The rambler who, for old association or other reasons, should trace the forsaken coach-road running almost in a meridional line from Bristol to the south shore of England, would find himself during the latter half of his journey in the vicinity of some extensive woodlands, interspersed with apple-orchards. Here the trees, timber or fruit-bearing, as the case may be, make the wayside hedges ragged by their drip and shade, stretching over the road with easeful horizontality, as if they found the unsubstantial air an adequate support for their limbs. At one place, where a hill is crossed, the largest of the woods shows itself bisected by the high-way, as the head of thick hair is bisected by the white line of its parting. The spot is lonely.

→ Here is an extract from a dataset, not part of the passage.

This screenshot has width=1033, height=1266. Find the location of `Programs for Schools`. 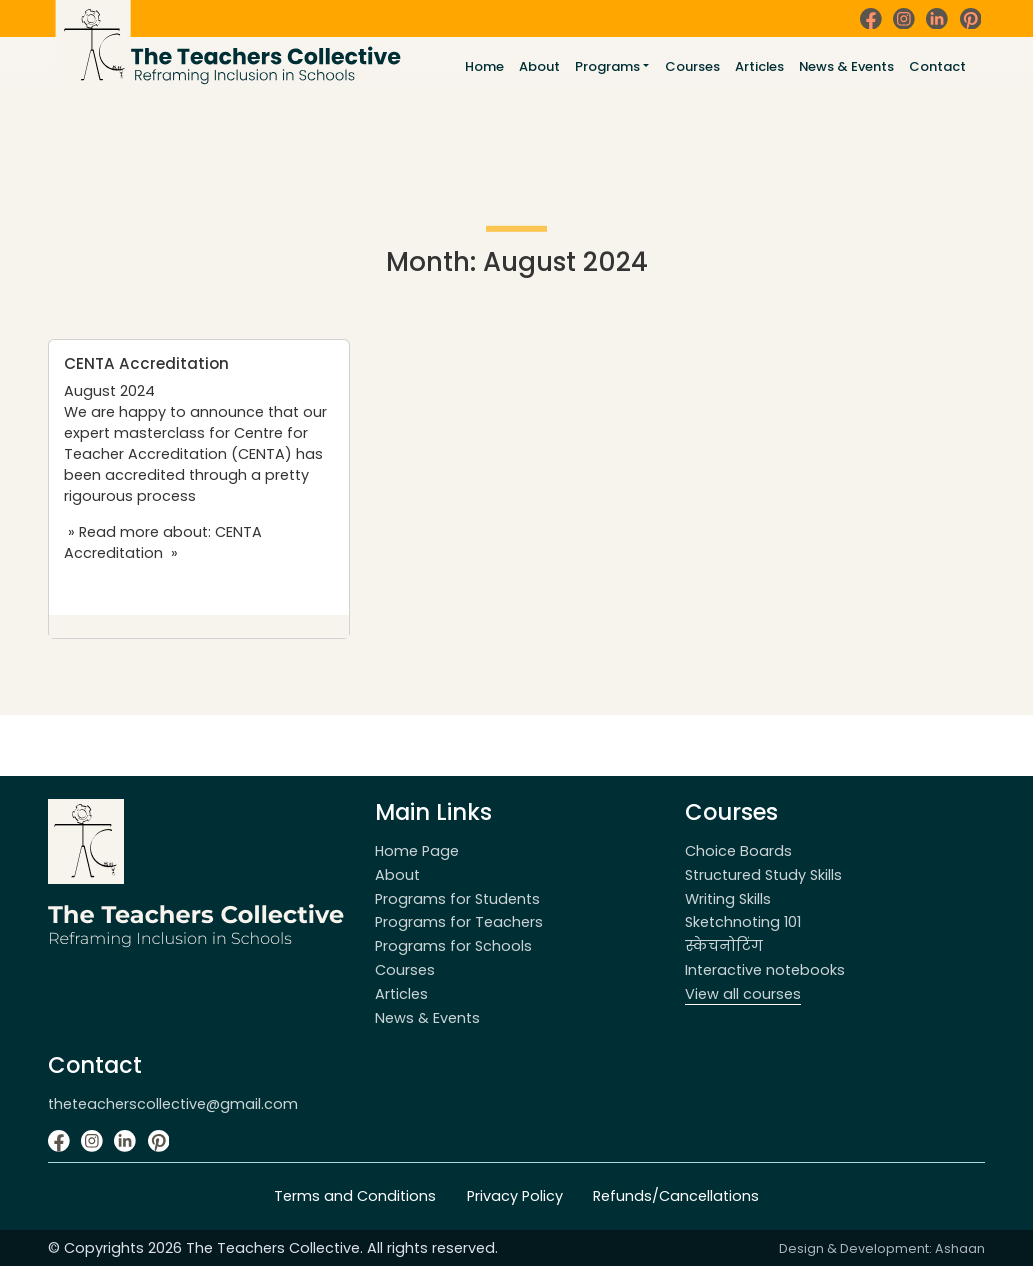

Programs for Schools is located at coordinates (453, 946).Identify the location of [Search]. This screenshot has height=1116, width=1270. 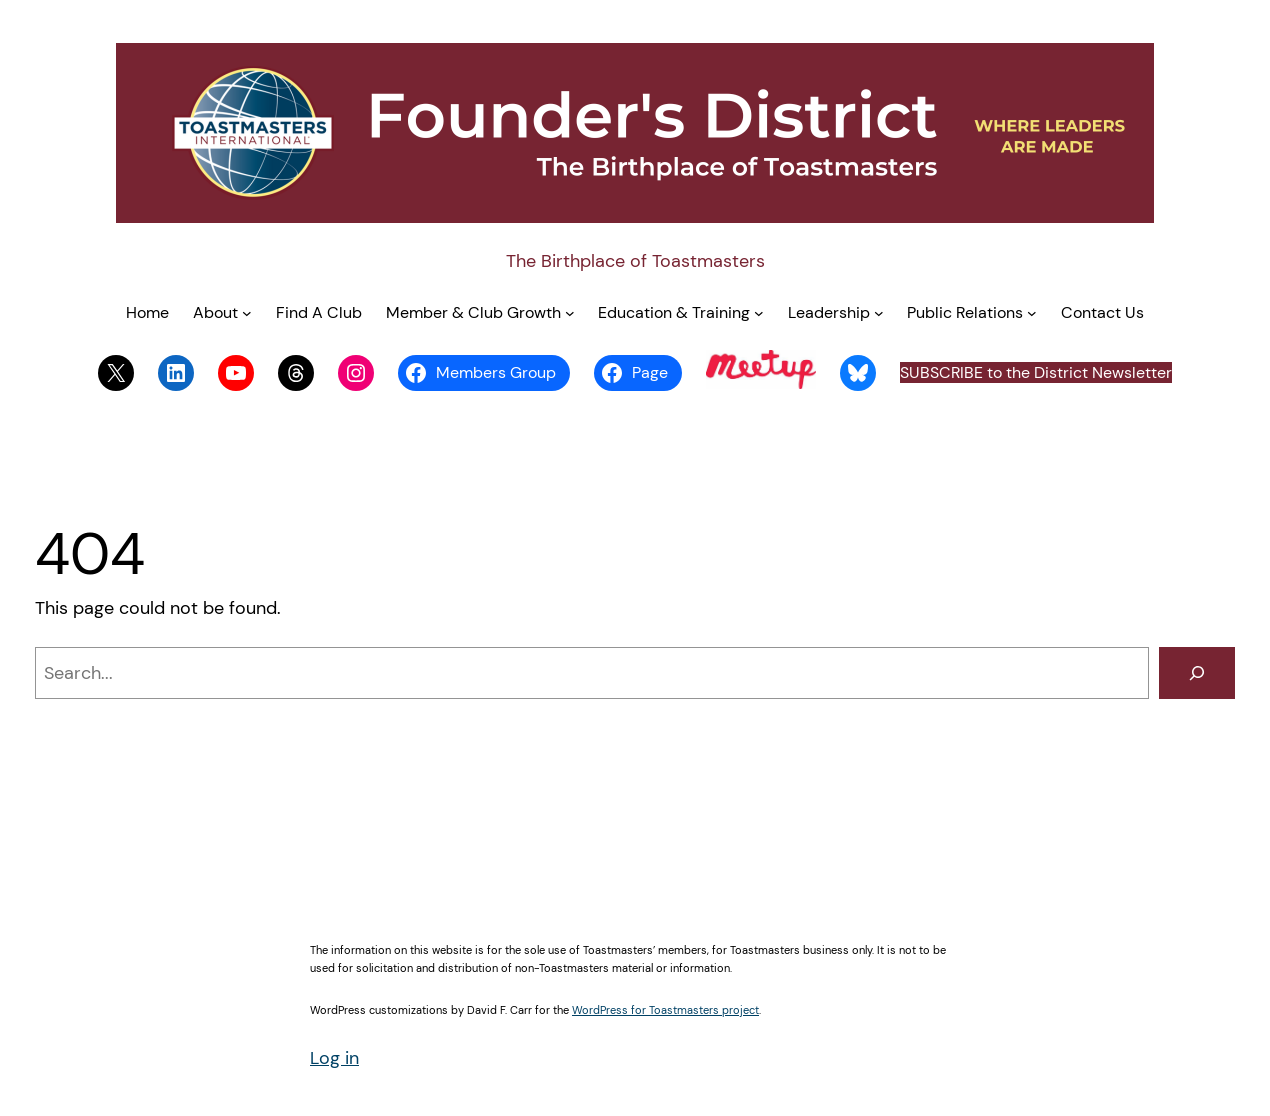
(1197, 673).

The physiognomy of a deserted highway expresses solitude to a degree that is not reached by mere dales or downs, and bespeaks a tomb-like stillness more emphatic than that of glades and pools. The contrast of what is with what might be probably accounts for this. To step, for instance, at the place under notice, from the hedge of the plantation into the adjoining pale thoroughfare, and pause amid its emptiness for a moment, was to exchange by the act of a single stride the simple absence of human companionship for an incubus of the forlorn.
At this spot, on the lowering evening of a by-gone winter’s day, there stood a man who had entered upon the scene much in the aforesaid manner. Alighting into the road from a stile hard by, he, though by no means a “chosen vessel” for impressions, was temporarily influenced by some such feeling of being suddenly more alone than before he had emerged upon the highway.